Detroit est la nouvelle Mecque du rap. Peut-être l'est-elle-même depuis longtemps, mais nous ne l'avons réalisé que tardivement, grâce aux sorties des Doughboyz Cashout, à l'engouement médiatique autour de Tee Grizzley et aux projets récents de Peezy, comme ce Ballin Ain't A Crime déjà vanté sur ces pages. A ces gens, il faut ajouter un autre rappeur, BabyFace Ray, un proche du dernier cité. Membre comme lui de la Team Eastside, il a commencé à se faire connaître en 2015, avec Gt X Mia (une collaboration avec un autre homme de Detroit, GT) et son solo M.I.A. Season, puis il a donné suite avec une salve d'autres mixtapes.
Legend, son premier projet de 2017 (un autre, Trillest vient tout juste de sortir), mérite l'attention. Comme souvent en ces lieux, la formule est prévisible, elle est même absolument standard : il s'agit d'un égo-trip gangsta, des paroles génériques de délinquants, adoucies ci et là par des passages tristes ou atmosphériques ("Doubt It", "MS", "Ball"), des chants sous Auto-Tune ("Yo Bitch", "Dark Place") et des aventures en terrain R&B, comme sur "2Turnt" avec Team Eastside Snoop, et sur "Fall In Money". La familiarité est renforcée encore par la participation d'autres figures locales : Peezy et GT bien sûr, mais aussi Leek Hustle et Ponae.
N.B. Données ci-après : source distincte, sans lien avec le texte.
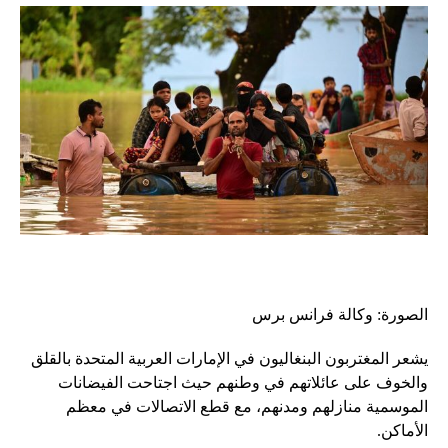
الصورة: وكالة فرانس برس
يشعر المغتربون البنغاليون في الإمارات العربية المتحدة بالقلق
والخوف على عائلاتهم في وطنهم حيث اجتاحت الفيضانات
الموسمية منازلهم ومدنهم، مع قطع الاتصالات في معظم
الأماكن.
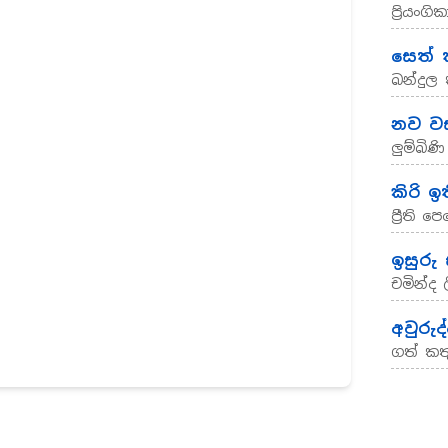
ප්‍රියං
සෙත් 
බන්දුල 
නව වසර
ලුම්බි
කිරි 
ප්‍රීති
ඉසුරු
චමින්ද
අවුරු
ගත් කත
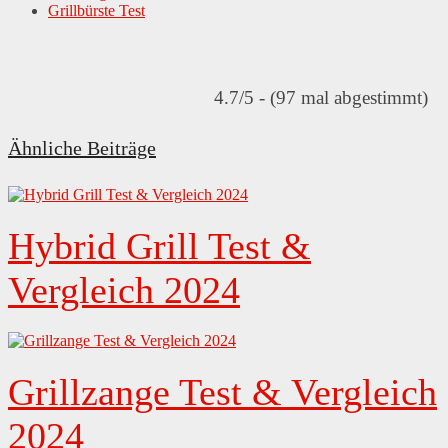
Grillbürste Test
4.7/5 - (97 mal abgestimmt)
Ähnliche Beiträge
Hybrid Grill Test &
Vergleich 2024
Grillzange Test & Vergleich
2024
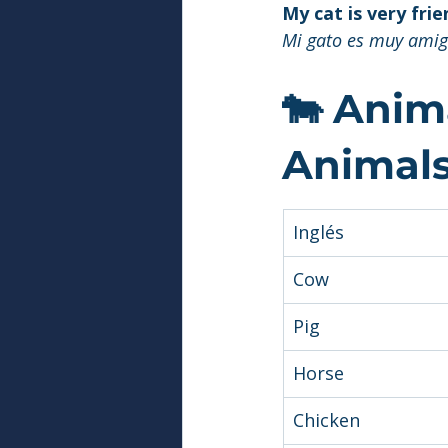
My cat is very frie
Mi gato es muy amig
🐄 Anim
Animals
Inglés
Cow
Pig
Horse
Chicken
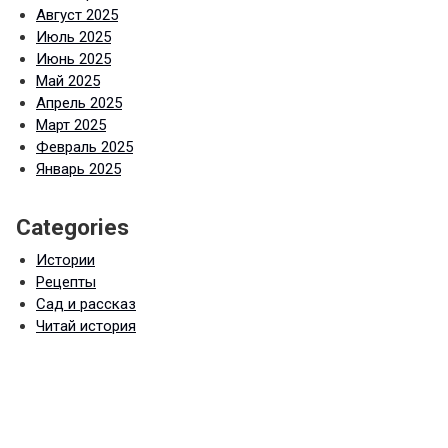
Август 2025
Июль 2025
Июнь 2025
Май 2025
Апрель 2025
Март 2025
Февраль 2025
Январь 2025
Categories
Истории
Рецепты
Сад и рассказ
Читай история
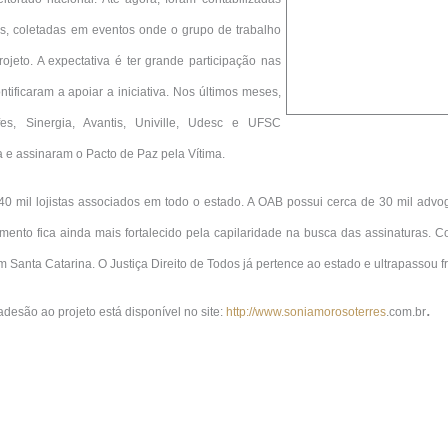
as, coletadas em eventos onde o grupo de trabalho
rojeto. A expectativa é ter grande participação nas
ntificaram a apoiar a iniciativa. Nos últimos meses,
fes, Sinergia, Avantis, Univille, Udesc e UFSC
za e assinaram o Pacto de Paz pela Vítima.
0 mil lojistas associados em todo o estado. A OAB possui cerca de 30 mil ad
mento fica ainda mais fortalecido pela capilaridade na busca das assinaturas. C
 Santa Catarina. O Justiça Direito de Todos já pertence ao estado e ultrapassou fro
.
desão ao projeto está disponível no site:
http://www.soniamorosoterres
.
com.br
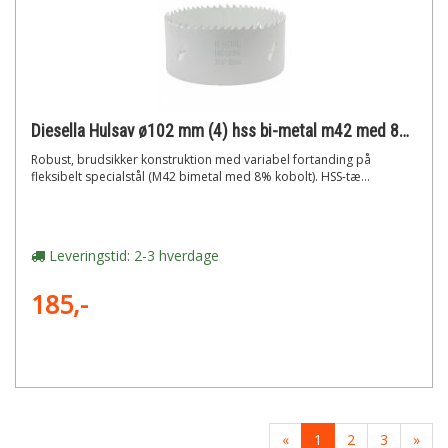
Diesella Hulsav ø102 mm (4) hss bi-metal m42 med 8% cobolt"
Robust, brudsikker konstruktion med variabel fortanding på
fleksibelt specialstål (M42 bimetal med 8% kobolt). HSS-tæ...
Leveringstid: 2-3 hverdage
185,-
«
1
2
3
»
Mais on y retrouve aussi, plus originaux, les chœurs de castrat de "Trumpets". BabyFace Ray se démarque aussi par une voix douloureuse qui mange ses mots, par un ton plus mélancolique que ceux de ses compères, qui lui donne un faux air de Starlito du Nord, et qui fait des miracles sur le morceau final, "Football Pads", le meilleur de l'album.
On y entend aussi, dans leurs déclinaisons les plus abouties, les spécificités sonores de cette musique substantiellement nordique : une prédilection pour des sons secs et synthétiques, d'une froideur particulière (le formidable "Best Friends", le single "Legend", "Motivation"), des connexions avec la scène de la Bay Area, traduites par le renfort de Philthy Rich sur le titre "MS" et, derrière les rodomontades, le pessimisme et la résignation du survivant de la rue. Certes, tout ce qui nous arrive de Detroit ces derniers temps correspond à la même description. Mais ici, presque tout est bon.